» Your assignment
Give back every record exactly, images excluded.

» Provided entries
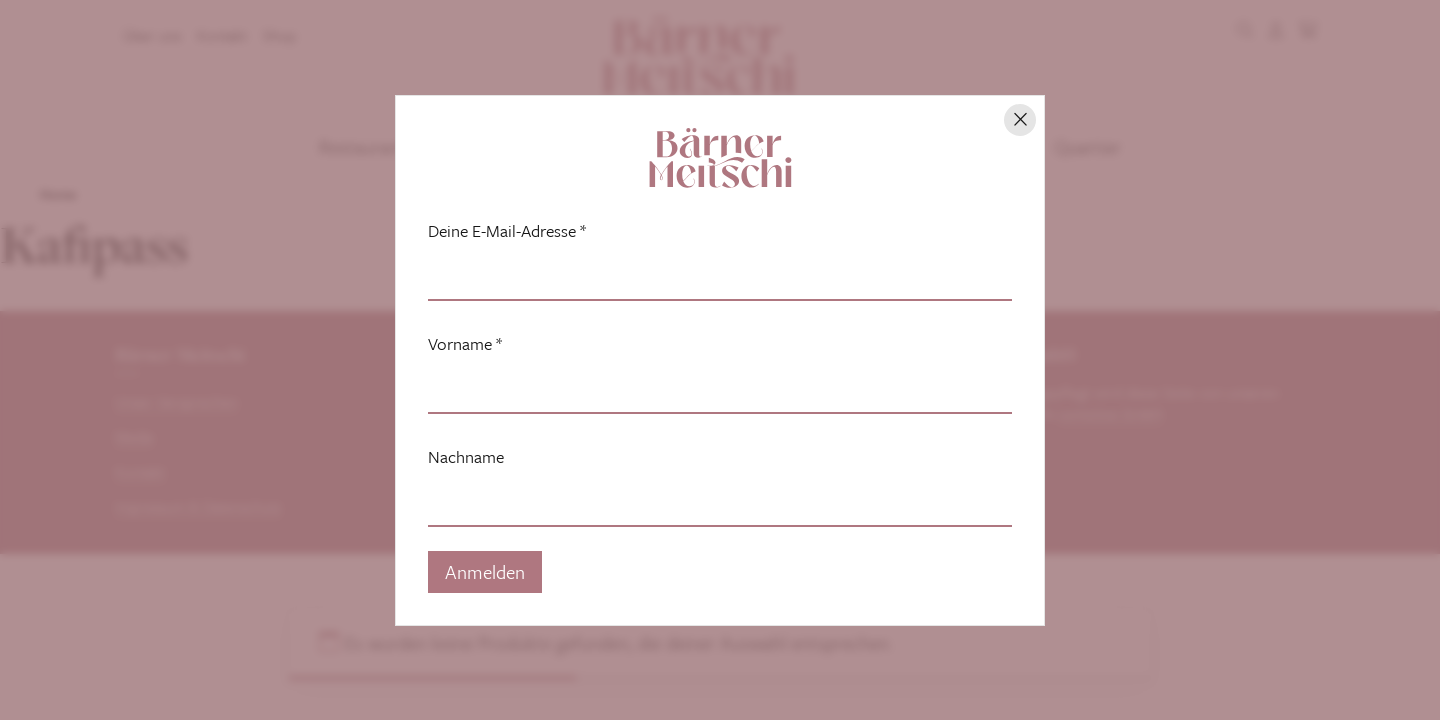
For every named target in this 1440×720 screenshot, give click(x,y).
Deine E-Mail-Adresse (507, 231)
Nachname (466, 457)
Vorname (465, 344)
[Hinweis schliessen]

» Exercise solution
For every named target in this 1440×720 screenshot, give click(x,y).
Deine E-Mail-Adresse (507, 231)
Nachname (466, 457)
Vorname (465, 344)
[Hinweis schliessen]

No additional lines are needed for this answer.